[Data excerpts]
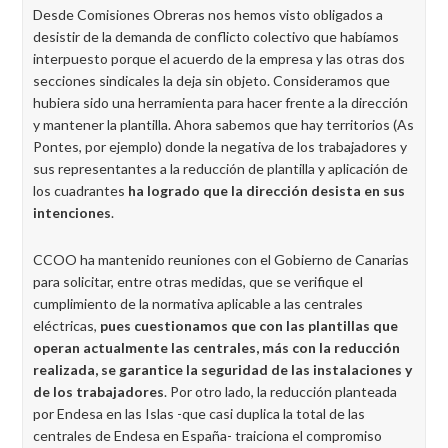
Desde Comisiones Obreras nos hemos visto obligados a
desistir de la demanda de conflicto colectivo que habíamos
interpuesto porque el acuerdo de la empresa y las otras dos
secciones sindicales la deja sin objeto. Consideramos que
hubiera sido una herramienta para hacer frente a la dirección
y mantener la plantilla. Ahora sabemos que hay territorios (As
Pontes, por ejemplo) donde la negativa de los trabajadores y
sus representantes a la reducción de plantilla y aplicación de
los cuadrantes
ha logrado que la dirección desista en sus
intenciones
.
CCOO ha mantenido reuniones con el Gobierno de Canarias
para solicitar, entre otras medidas, que se verifique el
cumplimiento de la normativa aplicable a las centrales
eléctricas,
pues cuestionamos que con las plantillas que
operan actualmente las centrales, más con la reducción
realizada, se garantice la seguridad de las instalaciones y
de los trabajadores
. Por otro lado, la reducción planteada
por Endesa en las Islas -que casi duplica la total de las
centrales de Endesa en España- traiciona el compromiso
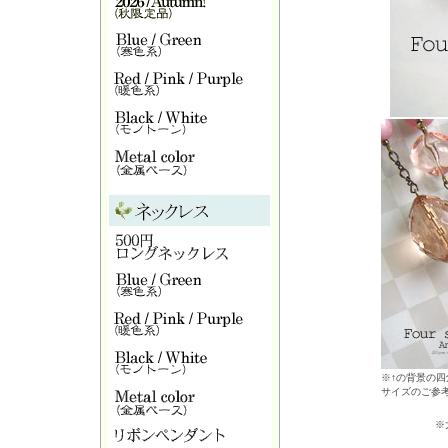
※↑の背景の四
サイズのご参
※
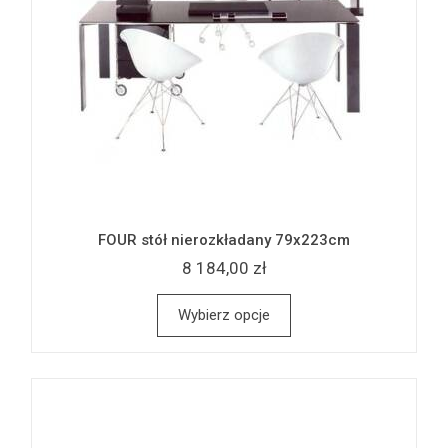
FOUR stół nierozkładany 79x223cm
8 184,00 zł
Wybierz opcje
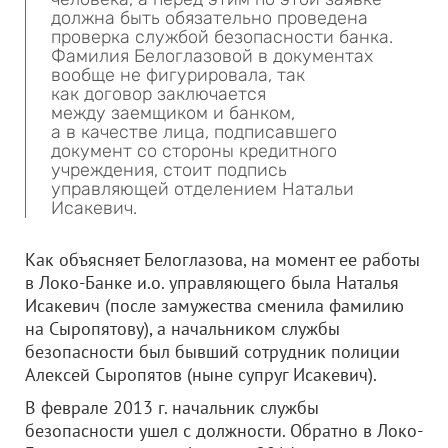
должна быть обязательно проведена
проверка службой безопасности банка.
Фамилия Белоглазовой в документах
вообще не фигурировала, так
как договор заключается
между заемщиком и банком,
а в качестве лица, подписавшего
документ со стороны кредитного
учреждения, стоит подпись
управляющей отделением Натальи
Исакевич.
Как объясняет Белоглазова, на момент ее работы
в Локо-Банке и.о. управляющего была Наталья
Исакевич (после замужества сменила фамилию
на Сыропятову), а начальником службы
безопасности был бывший сотрудник полиции
Алексей Сыропятов (ныне супруг Исакевич).
В феврале 2013 г. начальник службы
безопасности ушел с должности. Обратно в Локо-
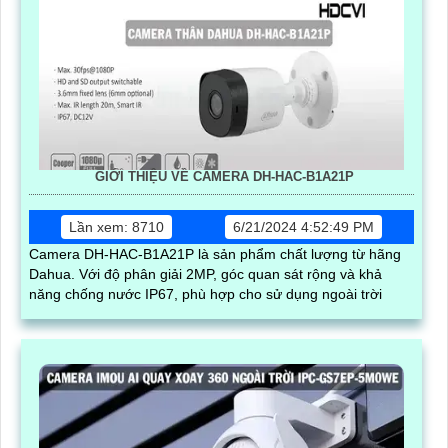
GIỚI THIỆU VỀ CAMERA DH-HAC-B1A21P
Lần xem: 8710
6/21/2024 4:52:49 PM
Camera DH-HAC-B1A21P là sản phẩm chất lượng từ hãng
Dahua. Với độ phân giải 2MP, góc quan sát rộng và khả
năng chống nước IP67, phù hợp cho sử dụng ngoài trời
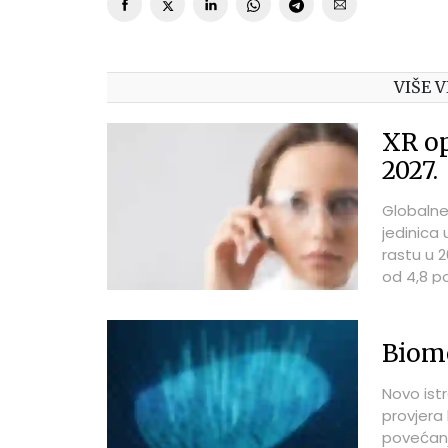
VIŠE V
XR op
2027.
Globalne
jedinica 
rastu u 2
od 4,8 p
Biome
Novo ist
provjera 
povećanje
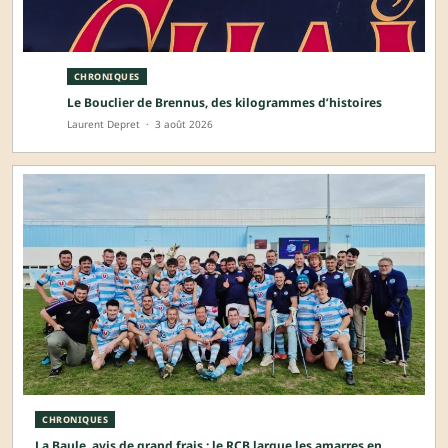
CHRONIQUES
Le Bouclier de Brennus, des kilogrammes d’histoires
Laurent Depret
·
3 août 2026
CHRONIQUES
La Baule, avis de grand frais : le RCB largue les amarres en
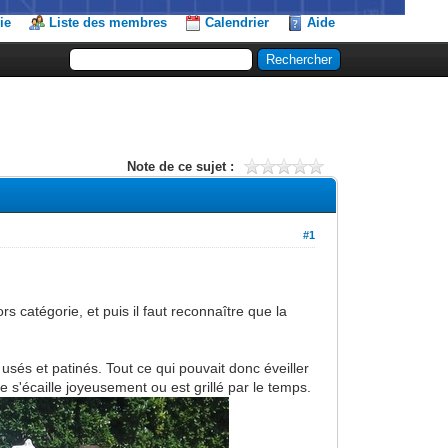
ie
Liste des membres
Calendrier
Aide
Note de ce sujet :
#1
s catégorie, et puis il faut reconnaître que la
sés et patinés. Tout ce qui pouvait donc éveiller
 s'écaille joyeusement ou est grillé par le temps.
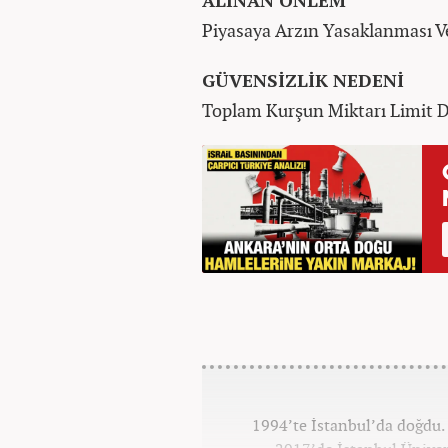
ALINAN ÖNLEM
Piyasaya Arzın Yasaklanması 
GÜVENSİZLİK NEDENİ
Toplam Kurşun Miktarı Limit D
1994’te İstanbul’da doğdu.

> _WHAT YOU SHOULD DO_
Filter these records, keeping every line where the word "para" occurs.

> _FINAL ANSWER_
hubiera sido una herramienta para hacer frente a la dirección
para solicitar, entre otras medidas, que se verifique el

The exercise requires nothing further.